Fast Auto answered “yes” to a question in the report form that asks if the company or its officers had been “the subject of any regulatory investigation” by any state or federal agency in the past three years. But it concealed details, arguing, “Such information is protected from disclosure as confidential due to the pending nature of the investigations.”

While Fast Auto revealed the names of some top executives, including president and CEO Robert I. Reich, it scrubbed out ownership details.

TitleMax of Virginia also disclosed little beyond the name of CEO Tracy Young and that it operates 96 stores in the commonwealth. The company argued that it wanted to protect “trade secrets” from its competitors.

“This would permit competitors to identify the strengths and weaknesses of the TitleMax’s products and their financial risks, which would cause substantial competitive harm to TitleMax,” the report states.

Anderson Financial/dba LoanMax didn’t name the company’s officers, though it listed its headquarters address in Alpharetta, Georgia, and noted it had 73 stores in Virginia.

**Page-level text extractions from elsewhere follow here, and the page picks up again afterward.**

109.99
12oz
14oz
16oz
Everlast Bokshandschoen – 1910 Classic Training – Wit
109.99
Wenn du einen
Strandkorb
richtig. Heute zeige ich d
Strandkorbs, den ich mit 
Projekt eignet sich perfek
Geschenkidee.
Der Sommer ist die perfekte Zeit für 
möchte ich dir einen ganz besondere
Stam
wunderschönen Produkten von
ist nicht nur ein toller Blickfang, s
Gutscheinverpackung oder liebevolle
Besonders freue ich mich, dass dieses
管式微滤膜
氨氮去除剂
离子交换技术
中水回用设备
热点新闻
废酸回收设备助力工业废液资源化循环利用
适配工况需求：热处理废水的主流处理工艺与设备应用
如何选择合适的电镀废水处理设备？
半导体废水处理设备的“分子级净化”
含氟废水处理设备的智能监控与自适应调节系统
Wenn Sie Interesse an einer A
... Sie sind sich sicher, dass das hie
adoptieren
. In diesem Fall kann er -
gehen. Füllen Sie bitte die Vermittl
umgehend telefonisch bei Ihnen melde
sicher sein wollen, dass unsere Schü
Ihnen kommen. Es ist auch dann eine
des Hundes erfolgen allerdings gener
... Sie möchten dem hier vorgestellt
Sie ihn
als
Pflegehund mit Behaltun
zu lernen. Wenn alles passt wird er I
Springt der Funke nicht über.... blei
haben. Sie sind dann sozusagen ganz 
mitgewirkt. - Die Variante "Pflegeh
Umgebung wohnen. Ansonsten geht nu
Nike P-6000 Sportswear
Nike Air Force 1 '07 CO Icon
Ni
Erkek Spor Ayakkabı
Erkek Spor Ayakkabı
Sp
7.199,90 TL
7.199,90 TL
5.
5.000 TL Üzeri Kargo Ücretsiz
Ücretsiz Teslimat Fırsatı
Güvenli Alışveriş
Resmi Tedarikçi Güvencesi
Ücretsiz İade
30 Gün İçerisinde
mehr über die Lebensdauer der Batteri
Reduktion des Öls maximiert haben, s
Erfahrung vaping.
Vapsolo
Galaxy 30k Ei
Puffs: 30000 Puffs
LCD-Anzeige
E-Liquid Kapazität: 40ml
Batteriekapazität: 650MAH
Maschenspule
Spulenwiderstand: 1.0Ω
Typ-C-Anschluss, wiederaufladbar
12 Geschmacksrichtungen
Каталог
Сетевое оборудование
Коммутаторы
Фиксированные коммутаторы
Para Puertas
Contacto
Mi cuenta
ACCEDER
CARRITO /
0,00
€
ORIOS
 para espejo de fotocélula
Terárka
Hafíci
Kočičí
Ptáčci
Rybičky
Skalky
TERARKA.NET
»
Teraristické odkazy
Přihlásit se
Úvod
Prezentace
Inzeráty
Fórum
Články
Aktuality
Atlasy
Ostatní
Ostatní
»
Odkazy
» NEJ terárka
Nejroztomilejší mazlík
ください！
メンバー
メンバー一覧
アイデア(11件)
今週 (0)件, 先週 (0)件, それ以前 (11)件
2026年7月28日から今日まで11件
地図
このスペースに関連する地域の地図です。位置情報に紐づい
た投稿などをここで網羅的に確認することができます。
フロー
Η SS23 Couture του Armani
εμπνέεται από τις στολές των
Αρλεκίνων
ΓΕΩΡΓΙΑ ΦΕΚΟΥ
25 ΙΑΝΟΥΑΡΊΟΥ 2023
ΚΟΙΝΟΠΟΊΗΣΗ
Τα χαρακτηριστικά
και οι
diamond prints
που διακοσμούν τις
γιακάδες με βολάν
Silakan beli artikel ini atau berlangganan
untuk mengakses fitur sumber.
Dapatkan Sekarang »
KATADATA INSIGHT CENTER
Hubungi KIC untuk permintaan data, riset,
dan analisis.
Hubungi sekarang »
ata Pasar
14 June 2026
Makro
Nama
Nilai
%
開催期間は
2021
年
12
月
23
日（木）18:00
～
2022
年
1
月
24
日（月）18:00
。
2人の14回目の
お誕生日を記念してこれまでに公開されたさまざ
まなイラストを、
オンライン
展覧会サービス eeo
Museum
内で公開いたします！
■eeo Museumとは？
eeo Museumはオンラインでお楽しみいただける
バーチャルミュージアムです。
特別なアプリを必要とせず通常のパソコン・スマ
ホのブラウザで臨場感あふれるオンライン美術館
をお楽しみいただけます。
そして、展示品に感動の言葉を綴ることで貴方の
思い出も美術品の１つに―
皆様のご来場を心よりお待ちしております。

LoanMax noted that it had reported regulatory actions to the commission “under the assumption that the annual report would not be publicly disclosed.”

“Disclosing the information in question to the public could create a disincentive for motor vehicle title lenders to disclose information to the commission,” according to the report.

The commission will hold a hearing and take testimony on the dispute Jan. 22 in Richmond.

Whether the records are public is not entirely clear because the State Corporation Commission operates outside the Virginia open records laws.

That should change, said Megan Rhyne, executive director of the Virginia Coalition for Open Government.

Rhyne said the commission “regulates so many of the businesses that have direct impact on the public, yet there is far less ability to view the regulatory records … than the records of any other government agency or department.”

Some Virginia lawmakers are taking aim at the high interest rates charged by title lenders. This week, Gov. Terry McAuliffe, a Democrat, voiced his support for a bill to cap rates at 36 percent a year. That’s the ceiling for loans made to military personnel.

Yet efforts to limit interest charges have failed repeatedly in many states, including Virginia. A Center for Public Integrity investigation in December found that about 150 bills to reel in interest rates or curb abusive lending tactics died in 20 state legislatures over the past five years. Lenders often won the day by arguing rate caps would force them to shut their doors.

Executives with the title loan companies could not be reached for or declined to comment about the Center’s findings.

Critics accuse big title lenders of lining up support in statehouses with hefty political contributions, including more than half a million dollars in Virginia over the past decade.

In 2015, bills in the Virginia General Assembly to cap interest rates, restrict the number of loan stores in some jurisdictions and keep the stores at least 10 miles away from military bases all failed to pass.